Student Originated Studies: Media
2006-2007

Building Media Communities

In SOS Media, students will work with faculty to design collaborative or individual projects by researching and writing treatments, abstracts, and/or other supplementary documents. 

In addition to this student-centered curriculum, we will investigate how to build media communities and what forms they might take.  The obvious place to start is with the SOS group itself and to approach it as a community. Students and faculty will collaborate to develop activities that will support pre-production and production work.  These may include readings, screenings, discussions, presentations and workshops to strengthen conceptual and production skills.  But we will also consider other formations of community such as the ephemeral ones created during screenings, ones arising from the connections people make with each other as they pursue their interests in a particular subject or approach to media, or the community formed as people work together on a production.  We will explore interactive uses of media technology to develop sound and image alternatives to single channel presentations, as a potential way to further develop the idea of audience as a community.

Participants in the SOS Media community will be asked to follow these guidelines:

  • Attend all meetings on time and prepared to participate. Notify faculty in advance if you cannot come to class.
  • Attend individual conferences as required or needed.
  • camcorder
  • Develop research and production plans as required.
  • Complete the goals outlined in your plans with integrity and to your satisfaction.
  • Collaborate on planning activities that support and help build the SOS Media community.
  • Present work-in-progress at least twice during the quarter.
  • Participate productively in critiques.
  • Serve on at least one production crew other than your own.

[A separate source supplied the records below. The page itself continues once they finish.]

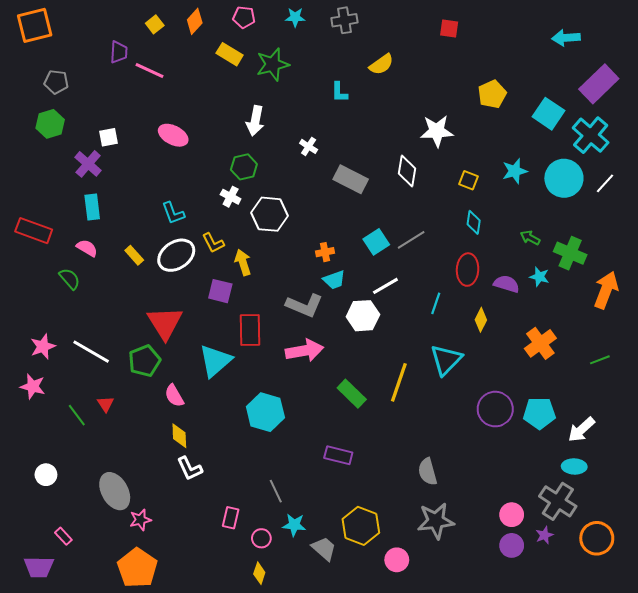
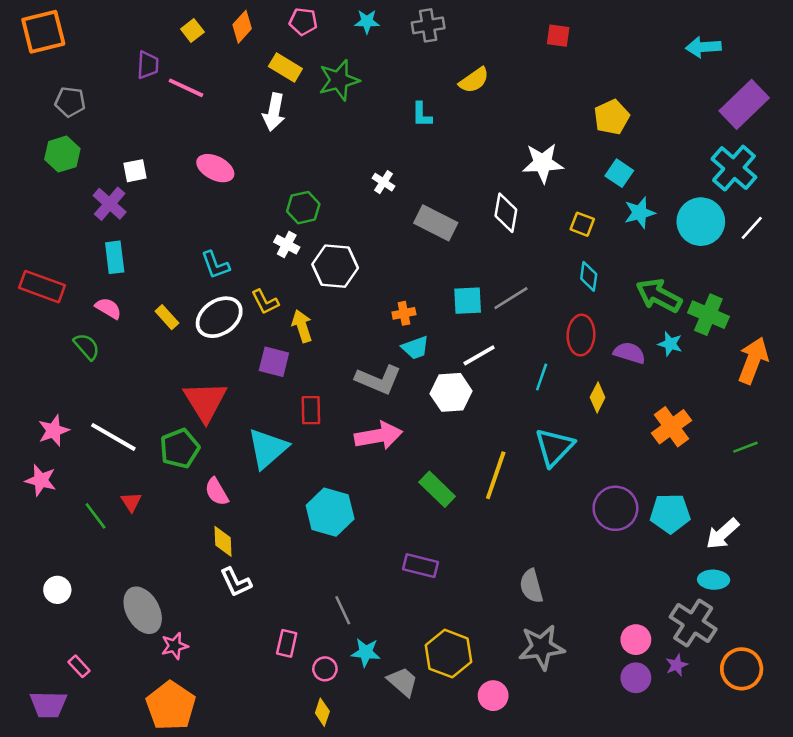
cyan square: (549, 114) -> (619, 173), moved, size x0.7
white arrow: (255, 121) -> (274, 112), moved
green arrow: (530, 238) -> (659, 296), size x1.8
cyan square: (376, 242) -> (468, 301), turned 30
red rectangle: (250, 330) -> (311, 410), size x0.7

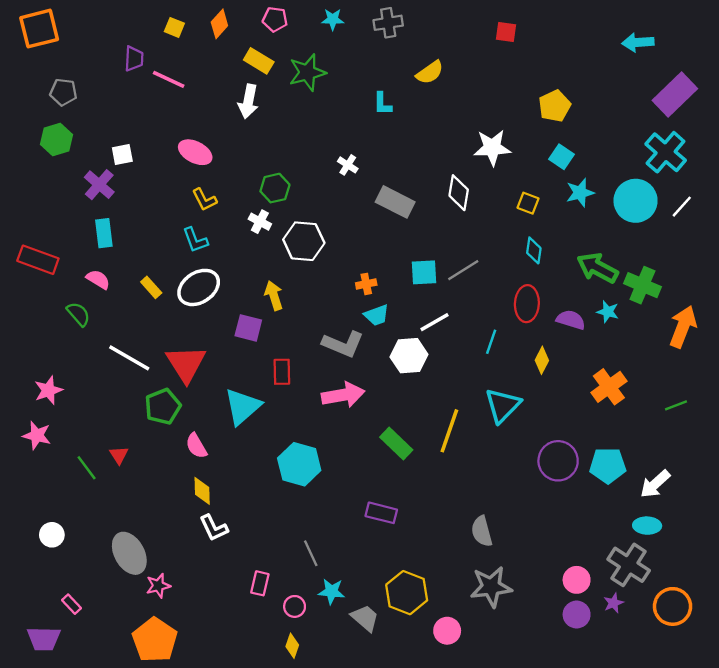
yellow square: (192, 30) -> (174, 27), turned -30
yellow L-shape: (265, 302) -> (204, 200), moved
white line: (113, 437) -> (129, 358), moved

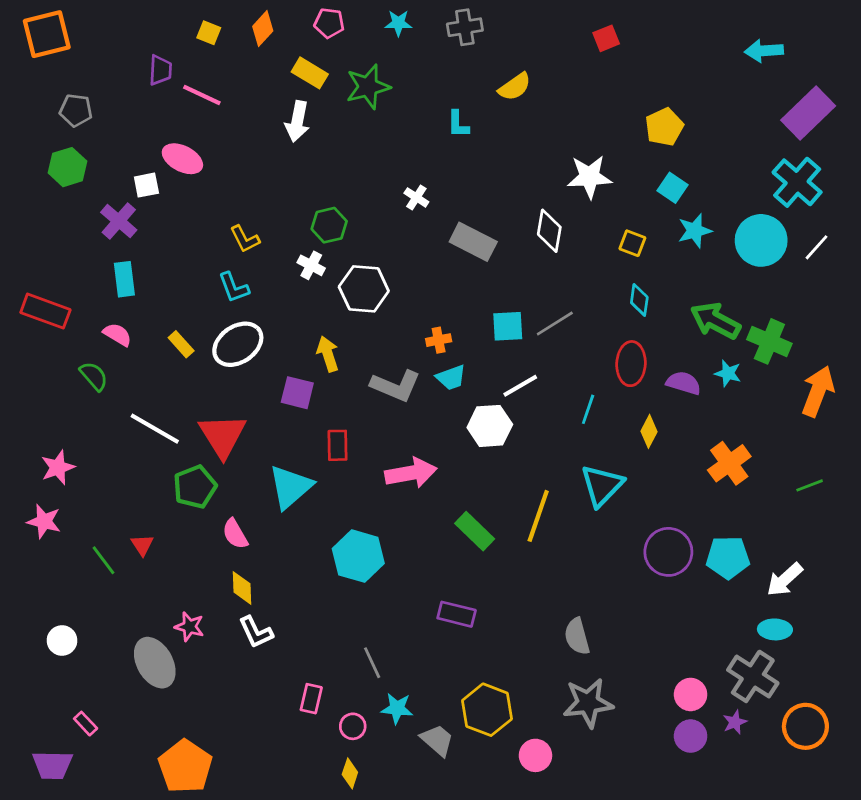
red square: (506, 32) -> (606, 38), turned -30
pink ellipse: (195, 152) -> (182, 159), moved
gray L-shape: (343, 344) -> (396, 386), moved
pink star: (158, 586) -> (189, 627), moved, turned 30

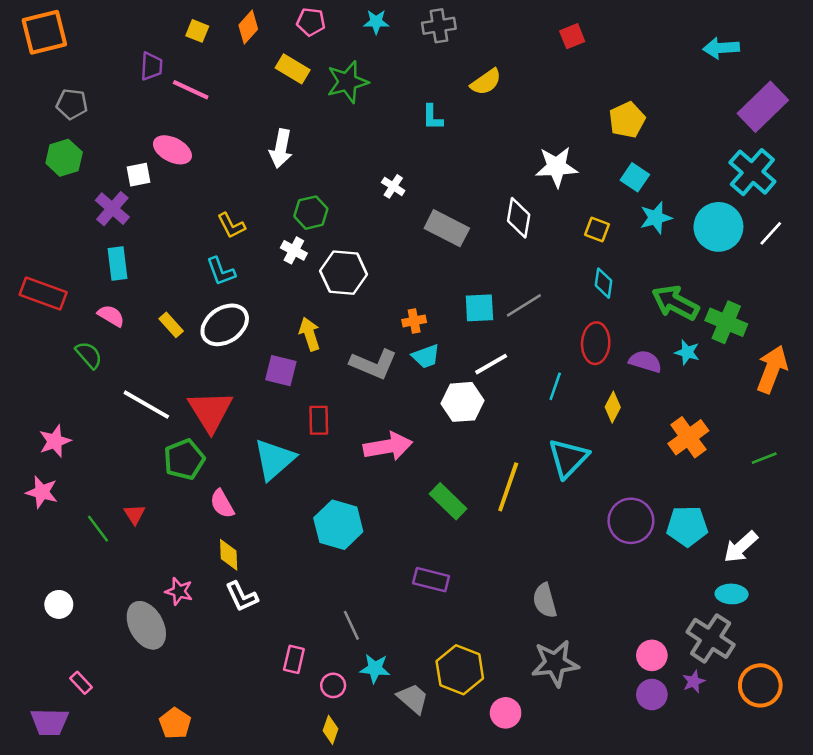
white arrow: (297, 121) -> (281, 149), moved
orange pentagon: (185, 766) -> (175, 723), size x0.6

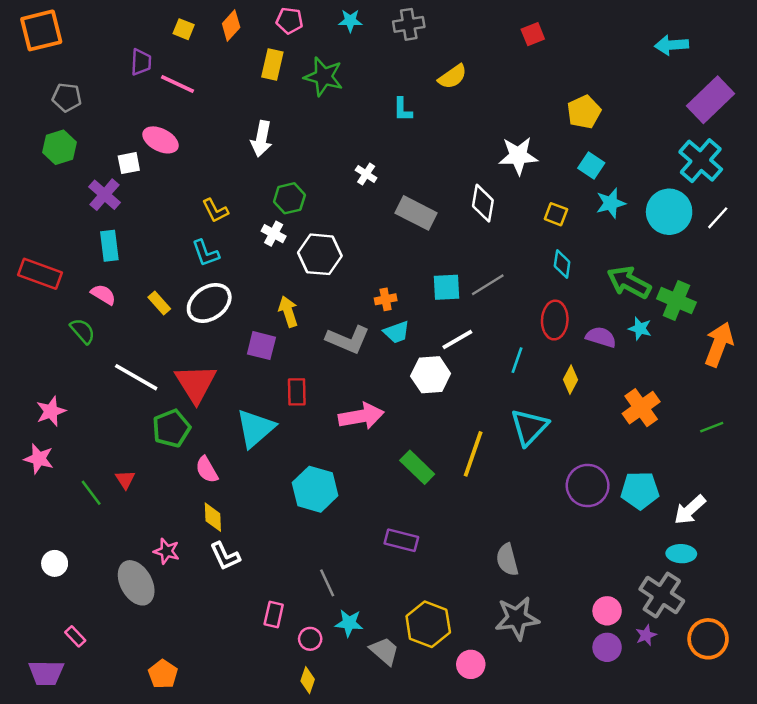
yellow rectangle: (293, 69) -> (272, 64), turned 72
green star: (347, 82) -> (324, 77), turned 30

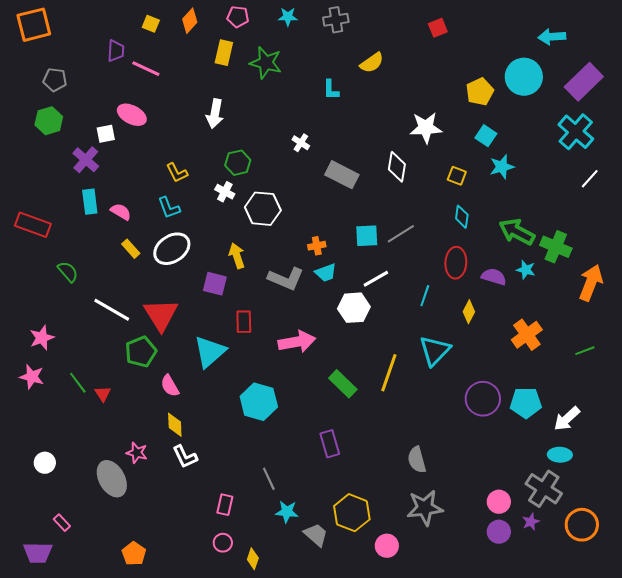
cyan circle: (669, 212) -> (524, 77), moved
pink semicircle: (103, 294) -> (121, 212), moved
green line: (91, 493) -> (78, 383), moved
purple rectangle: (401, 540) -> (330, 444), turned 60
pink circle: (310, 639) -> (223, 543), moved

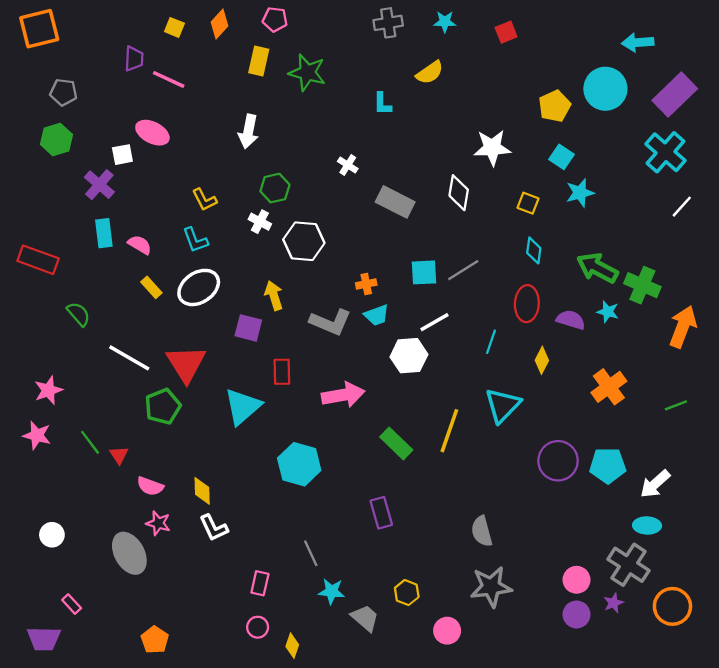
cyan star: (288, 17) -> (445, 22), moved
pink semicircle: (170, 386) -> (150, 486), moved, turned -40
yellow hexagon: (352, 513) -> (407, 593), size x0.6

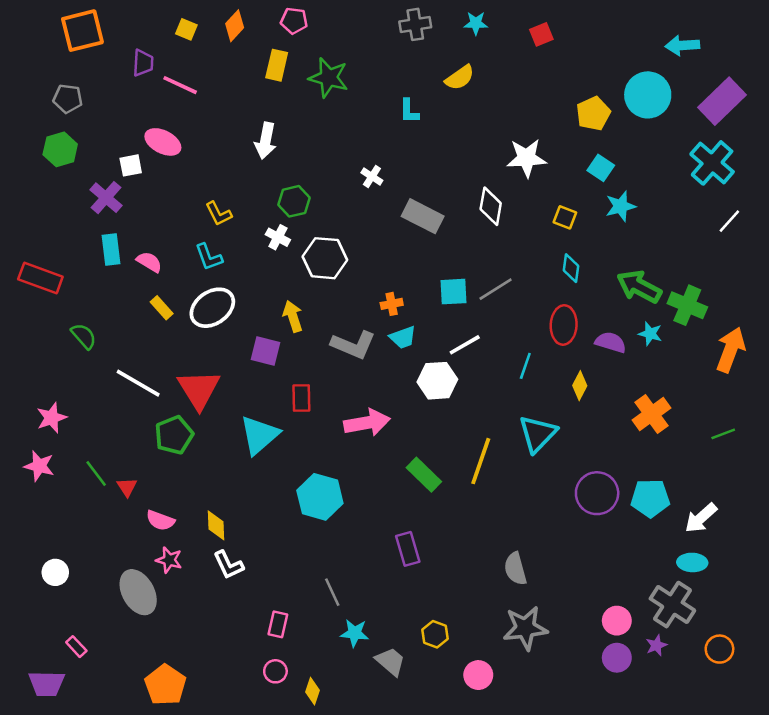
orange square: (39, 29) -> (82, 31), moved
orange circle: (672, 606) -> (719, 649), size x0.7
orange pentagon: (155, 640) -> (165, 685), size x1.4

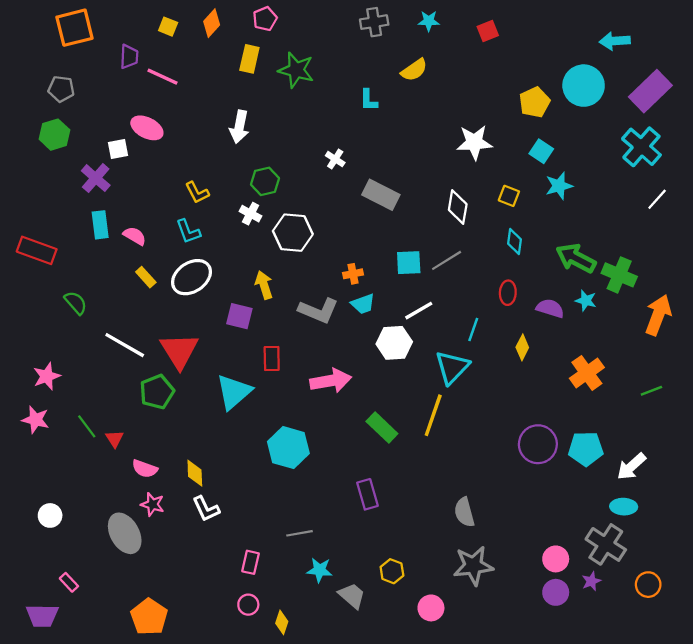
pink pentagon: (294, 21) -> (265, 19), turned -30
white diamond: (491, 206) -> (458, 207), moved
red ellipse: (564, 325) -> (508, 293), size x0.7
cyan triangle: (538, 434) -> (452, 367), moved
gray line: (332, 592) -> (300, 533), turned -75

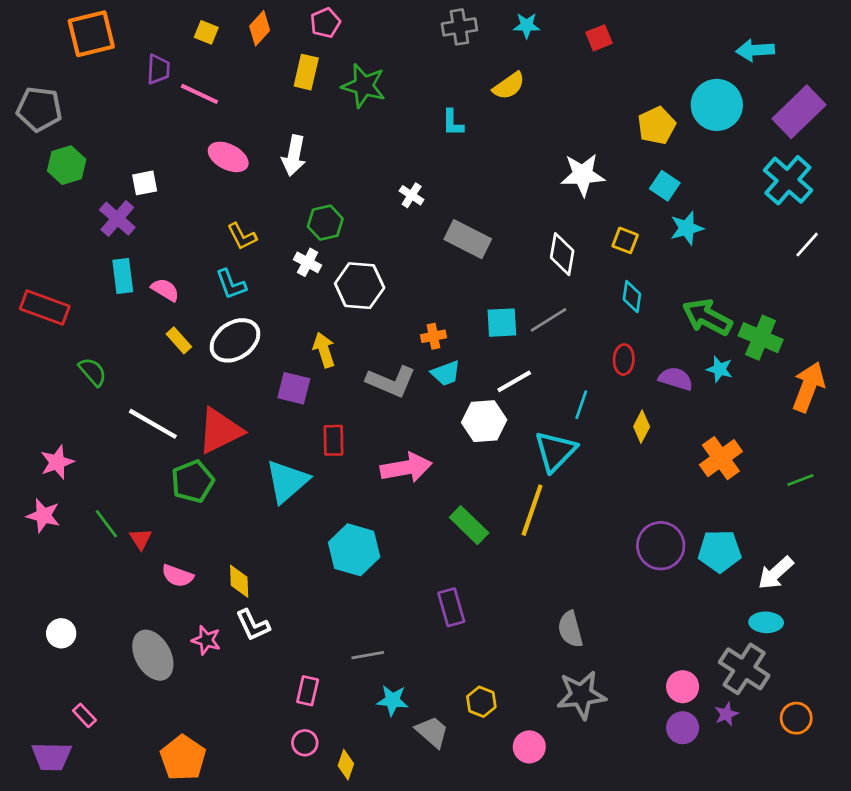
gray pentagon: (61, 89) -> (39, 109), moved, size x1.4
pink ellipse: (147, 128) -> (228, 157), moved
red triangle: (179, 351) -> (220, 431), turned 36
pink star: (152, 504) -> (206, 640), moved

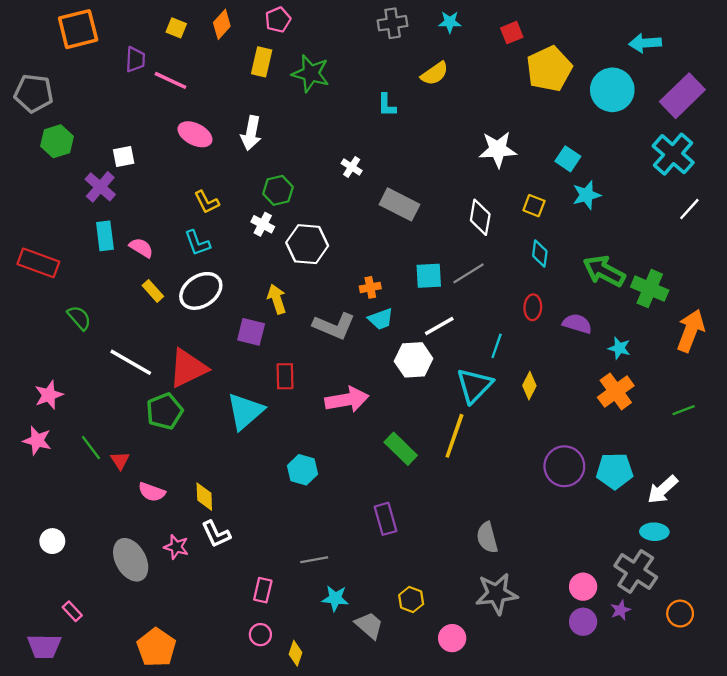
yellow pentagon: (657, 125) -> (549, 69), moved, size x1.4
cyan star: (720, 369) -> (619, 348), moved
yellow diamond: (642, 427) -> (529, 386), moved
cyan hexagon: (354, 550) -> (303, 470), size x0.7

As media producers, we learn early on that our work cannot live in a vacuum. It grows out of and is dependent on on complex webs of relationships, interactions, collaborations and transactions. To cultivate our own media communities, each of us needs to define what it means to us, what our own media communities look like, who we are connected to, and how our work both reflects and is reflected by those communities. To facilitate this work, we've created a Drupal site for SOS Media participants in hopes that this virtual community will serve as a resource and record of the growth of our own community and our thinking about what media communities can be. Students enrolled in SOS Media may log in to this site to upload work, write statements and responses. Visitors are welcome to view and respond to our work as well.